Issue #2794: EM close causes an exception

Type: DiscussionVersion: 2.8.7_03Priority: HighStatus: ActiveReplies: 28
#1

We get following sporadic exception, sometimes the use case works, sometimes it does not work, do you know why?

Caused by: com.objectdb.o._PersistenceException: Failed to read from file '/tmp/objectdb_2306457094224783100/pages0.dat'
    at com.objectdb.o._PersistenceException.a(_PersistenceException.java:47)
    at com.objectdb.o.JPE.d(JPE.java:147)
    at com.objectdb.o.ERR.h(ERR.java:56)
    at com.objectdb.o.OBC.onObjectDBError(OBC.java:1588)
    at com.objectdb.o.OBM.aE(OBM.java:233)
    at com.objectdb.o.OBM.close(OBM.java:188)
    at ep.base.transactions.internal.TransactionManagerImpl.lambda$3(TransactionManagerImpl.java:411)
    at java.base/java.util.Optional.ifPresent(Optional.java:183)
    at ep.base.transactions.internal.TransactionManagerImpl.doClose(TransactionManagerImpl.java:411)
    ... 52 more
Caused by: com.objectdb.o.UserException: Failed to read from file '/tmp/objectdb_2306457094224783100/pages0.dat'
    at com.objectdb.o.MSG.a(MSG.java:77)
    at com.objectdb.o.LFL.Yq(LFL.java:1180)
    at com.objectdb.o.LFL.Yq(LFL.java:1144)
    at com.objectdb.o.PCF.c(PCF.java:176)
    at com.objectdb.o.PAG.d(PAG.java:515)
    at com.objectdb.o.PAG.a(PAG.java:298)
    at com.objectdb.o.SNP.ZJ(SNP.java:146)
    at com.objectdb.o.DFL.ZX(DFL.java:860)
    at com.objectdb.o.MST.ZY(MST.java:1358)
    at com.objectdb.o.WRA.ZY(WRA.java:355)
    at com.objectdb.o.OBM.aN(OBM.java:1160)
    at com.objectdb.o.OBM.aE(OBM.java:229)
    ... 56 more
Caused by: java.io.EOFException
    at java.base/java.io.RandomAccessFile.readFully(RandomAccessFile.java:472)
    at com.objectdb.o.LFL.Yq(LFL.java:1172)
    ... 66 more
#2

This stack trace indicates a missing temporary file that holds information about uncommitted flushed updates when the EntityManager is closed and that transaction is not rollbacked or committed before the close operation.

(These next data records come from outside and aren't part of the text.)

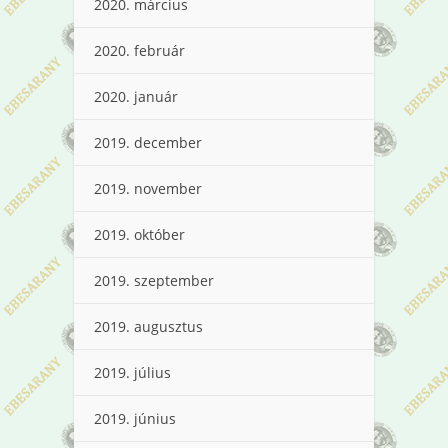
2020. március
2020. február
2020. január
2019. december
2019. november
2019. október
2019. szeptember
2019. augusztus
2019. július
2019. június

Some additional information:

  1. It is related to using a special mode, enabled using the "objectdb.temp.page-file" system property, which is probably used only by your company. It was added to support large flush operations. Since this is a hidden feature, no similar reports from other users are expected. This mode is considered temporary. Version 3.x (currently in development) will add better support for large flush operations. However, we cannot provide information regarding the expected date release.
  2. Apparently it doesn't seem to cause any damage - so you might be able to silently ignore it.
  3. We may be able to release a new build now that may possibly fix it - if you can upgrade to the last build.

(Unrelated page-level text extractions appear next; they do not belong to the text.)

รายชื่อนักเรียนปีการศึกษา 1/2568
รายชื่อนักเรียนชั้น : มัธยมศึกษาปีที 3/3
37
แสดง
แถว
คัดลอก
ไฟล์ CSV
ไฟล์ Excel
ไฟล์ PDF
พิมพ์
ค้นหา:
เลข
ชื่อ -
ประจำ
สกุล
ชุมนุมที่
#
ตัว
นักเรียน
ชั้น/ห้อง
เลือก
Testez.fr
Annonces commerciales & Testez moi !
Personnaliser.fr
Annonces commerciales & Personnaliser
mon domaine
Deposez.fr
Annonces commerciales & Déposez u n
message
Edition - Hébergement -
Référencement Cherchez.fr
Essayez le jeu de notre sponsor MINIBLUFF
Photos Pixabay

Please confirm that other stack traces that you may have regarding this issue are similar. i.e. it happens when closing an EntityManager and has no other side effects except the exception itself.

ObjectDB Support
#3

It seems also the issue https://www.objectdb.com/forum/2796 has the same reason as this issue.

All these issues do only occur, if we execute parallel threads on different databases in Linux. In Windows we don't have problems.

If we remove the option System.setProperty("objectdb.temp.page-file", "true");
then the execution of parallel threads works without errors.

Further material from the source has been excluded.